• [Data to process]:
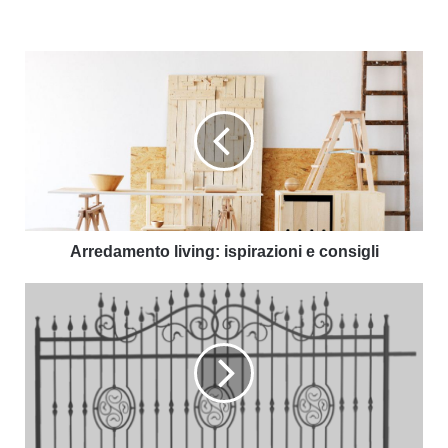
Arredamento living: ispirazioni e consigli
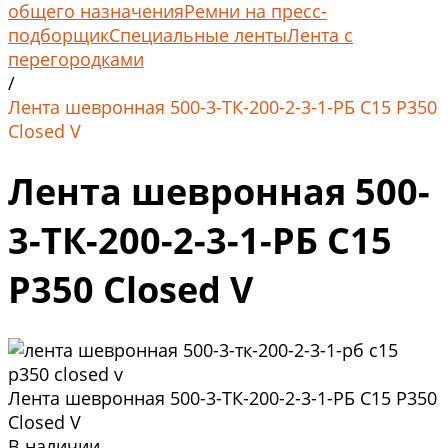
общего назначения
Ремни на пресс-
подборщик
Специальные ленты
Лента с
перегородками
/
Лента шевронная 500-3-ТК-200-2-3-1-РБ C15 P350
Closed V
Лента шевронная 500-
3-ТК-200-2-3-1-РБ C15
P350 Closed V
Лента шевронная 500-3-ТК-200-2-3-1-РБ C15 P350
Closed V
В наличии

• [Task to carry out]: For every line in the data above that holds "Лента", return the line itself.

• [Output for this task]:
Лента с
Лента шевронная 500-3-ТК-200-2-3-1-РБ C15 P350
Лента шевронная 500-
Лента шевронная 500-3-ТК-200-2-3-1-РБ C15 P350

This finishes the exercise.